The six themes are: climatic trends, social disruption, long-term strategy, equity dimensions, inexcusable inaction, and meeting the challenge.
* Climatic trends: Recent observations confirm that, given high rates of observed emissions, the worst-case scenario trajectories (or even worse) projected by the Intergovernmental Panel on Climate Change (IPCC) are being realised.
For many key parameters, the climate system is already moving beyond the patterns of natural variability within which our society and economy have developed and thrived. These parameters include global mean surface temperature, sea-level rise, ocean and ice sheet dynamics, ocean acidification, and extreme climatic events.
There is a significant risk that many of the trends will accelerate, leading to an increasing risk of abrupt or irreversible climatic shifts.
* Social disruption: The research community is providing much more information to support discussions on “dangerous climate change”. Recent observations show that societies are highly vulnerable to even modest levels of climate change, with poor nations and communities particularly at risk.
Temperature rises above 2 deg. C will be very difficult for contemporary societies to cope with, and will increase the level of climate disruption through the rest of the century.
* Long-term strategy: Rapid, sustained, and effective mitigation based on coordinated global and regional action is required to avoid “dangerous climate change” regardless of how it is defined. Weaker targets for 2020 increase the risk of crossing tipping points and make the task of meeting 2050 targets more difficult.
Delay in initiating effective mitigation actions increases significantly the long-term social and economic costs of both adaptation and mitigation.
* Equity dimensions: Climate change is having, and will have, strongly differential effects on people within and between countries and regions, on this generation and future generations, and on human societies and the natural world.
An effective, well-funded adaptation safety net is required for those people least capable of coping with climate change impacts, and a common but differentiated mitigation strategy is needed to protect the poor and most vulnerable.
* Inaction is inexcusable: There is no excuse for inaction. We already have many tools and approaches – economic, technological, behavioural, management – to deal effectively with the climate change challenge. But they must be vigorously and widely implemented to achieve the societal transformation required to decarbonise economies.
A wide range of benefits will flow from a concerted effort to alter our energy economy now, including sustainable energy job growth, reductions in the health and economic costs of climate change, and the restoration of ecosystems and revitalisation of ecosystem services.
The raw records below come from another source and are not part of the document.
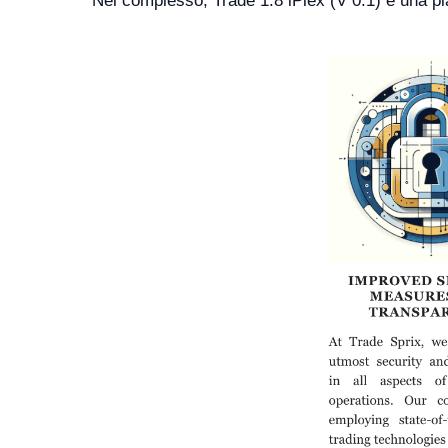
Nel complesso, Trade 1.8 iPlex (V 0.1) è una piat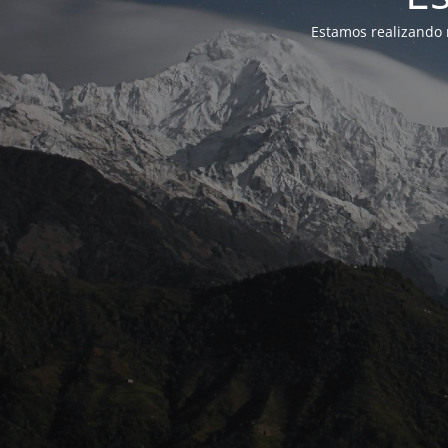
Estamos realizando 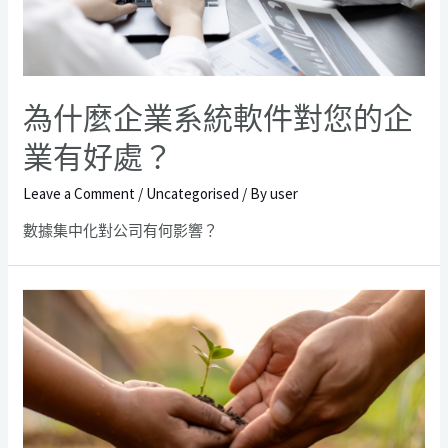
為什麼企業系統軟件對您的企
業有好處？
Leave a Comment
/
Uncategorised
/ By
user
數據集中化對公司有何影響？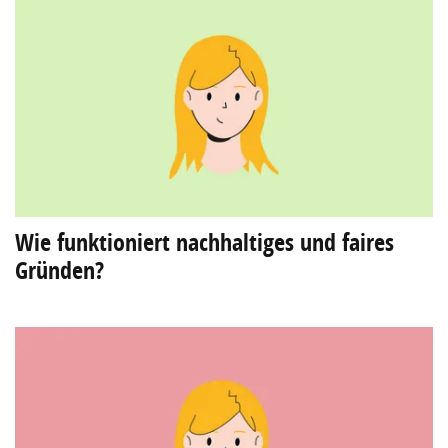
Wie funktioniert nachhaltiges und faires
Gründen?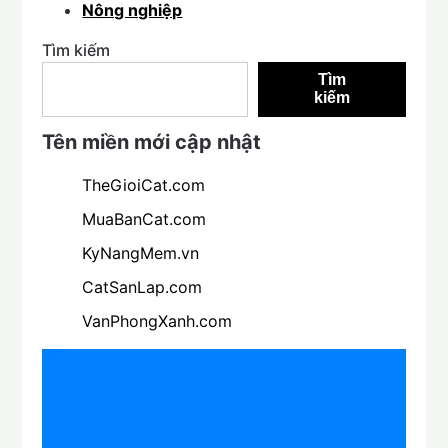
Nông nghiệp
Tìm kiếm
Tìm
kiếm
Tên miền mới cập nhật
TheGioiCat.com
MuaBanCat.com
KyNangMem.vn
CatSanLap.com
VanPhongXanh.com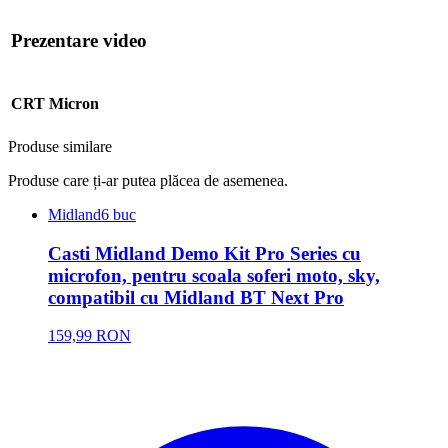
Prezentare video
CRT Micron
Produse similare
Produse care ți-ar putea plăcea de asemenea.
Midland
6 buc
Casti Midland Demo Kit Pro Series cu
microfon, pentru scoala soferi moto, sky,
compatibil cu Midland BT Next Pro
159,99 RON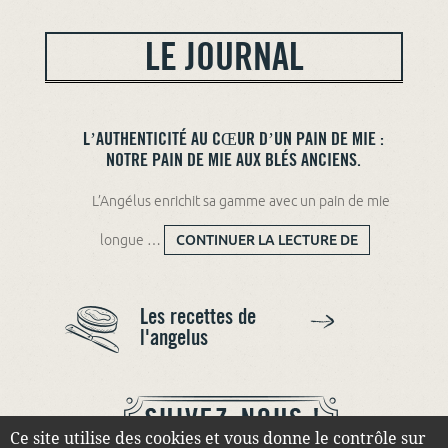
LE JOURNAL
L’AUTHENTICITÉ AU CŒUR D’UN PAIN DE MIE :
NOTRE PAIN DE MIE AUX BLÉS ANCIENS.
L’Angélus enrichit sa gamme avec un pain de mie
longue …
CONTINUER LA LECTURE DE
L’AUTHENTICITÉ AU CŒUR
D’UN PAIN DE MIE : NOTRE
PAIN DE MIE AUX BLÉS
ANCIENS.
Les recettes de
l'angelus
Ce site utilise des cookies et vous donne le contrôle sur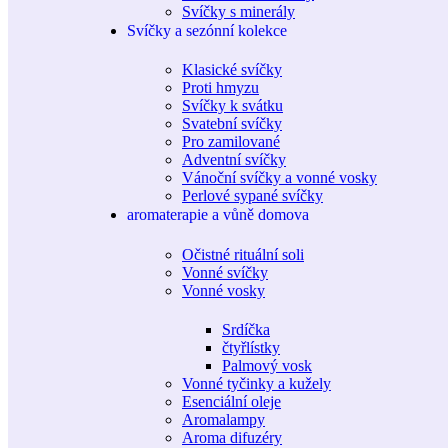
Svíčky s minerály
Svíčky a sezónní kolekce
Klasické svíčky
Proti hmyzu
Svíčky k svátku
Svatební svíčky
Pro zamilované
Adventní svíčky
Vánoční svíčky a vonné vosky
Perlové sypané svíčky
aromaterapie a vůně domova
Očistné rituální soli
Vonné svíčky
Vonné vosky
Srdíčka
čtyřlístky
Palmový vosk
Vonné tyčinky a kužely
Esenciální oleje
Aromalampy
Aroma difuzéry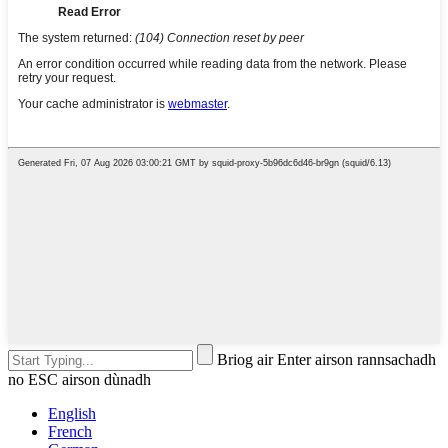
Briog air Enter airson rannsachadh
no ESC airson dùnadh
English
French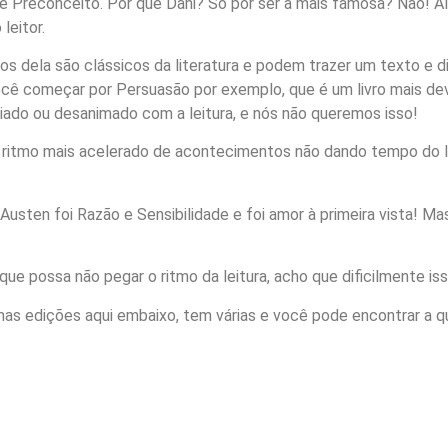
e Preconceito. Por que Dani? Só por ser a mais famosa? Não! A
leitor.
ivros dela são clássicos da literatura e podem trazer um texto e
 você começar por Persuasão por exemplo, que é um livro mais 
ado ou desanimado com a leitura, e nós não queremos isso!
 ritmo mais acelerado de acontecimentos não dando tempo do lei
da Austen foi Razão e Sensibilidade e foi amor à primeira vista! M
que possa não pegar o ritmo da leitura, acho que dificilmente i
umas edições aqui embaixo, tem várias e você pode encontrar a q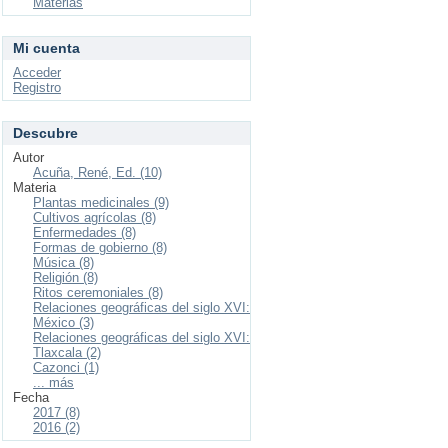
Materias
Mi cuenta
Acceder
Registro
Descubre
Autor
Acuña, René, Ed. (10)
Materia
Plantas medicinales (9)
Cultivos agrícolas (8)
Enfermedades (8)
Formas de gobierno (8)
Música (8)
Religión (8)
Ritos ceremoniales (8)
Relaciones geográficas del siglo XVI:
México (3)
Relaciones geográficas del siglo XVI:
Tlaxcala (2)
Cazonci (1)
... más
Fecha
2017 (8)
2016 (2)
* Meeting the challenge: To achieve the societal transformation required to meet the climate change challenge, we must overcome a number of significant constraints and seize critical opportunities. These include reducing inertia in social and economic systems; building on a growing public desire for governments to act on climate change; removing implicit and explicit subsidies; reducing the influence of vested interests that increase emissions and reduce resilience; enabling the shifts from ineffective governance and weak institutions to innovative leadership in government, the private sector and civil society; and engaging society in the transition to norms and practices that foster sustainability.
“At the conference organised by the University of Copenhagen, scientist have presented decision-makers with the latest scientific results,” said Connie Hedegaard, Denmark’s Minister of Climate and Energy. “Unfortunately, some of the facts are even more disturbing than in the fourth report from the IPCC, the cornerstone in the negotiations.”
Hedegaard said the results will increase awareness about the urgent need for decisive and ambitious action on this matter.
“We need a truly global agreement in Copenhagen later this year to address the challenge of our heating globe,” she said. “The current economic crisis is no excuse for inaction. On the contrary, it is a chance to set a new course and steer our economies towards great opportunities. The cost of inaction is far greater than the price of taking action now. This is the world’s chance to rethink business as usual. In fact: The policies needed to address climate change and revitalise our core infrastructure are the very same policies that can help rebalance and revitalize our economies.”
The Danish Minister of Climate and Energy added, “The only growth we can afford in the years to come will be green growth. Now it’s time for the world to apply these tools and take action on the challenge ahead of us.”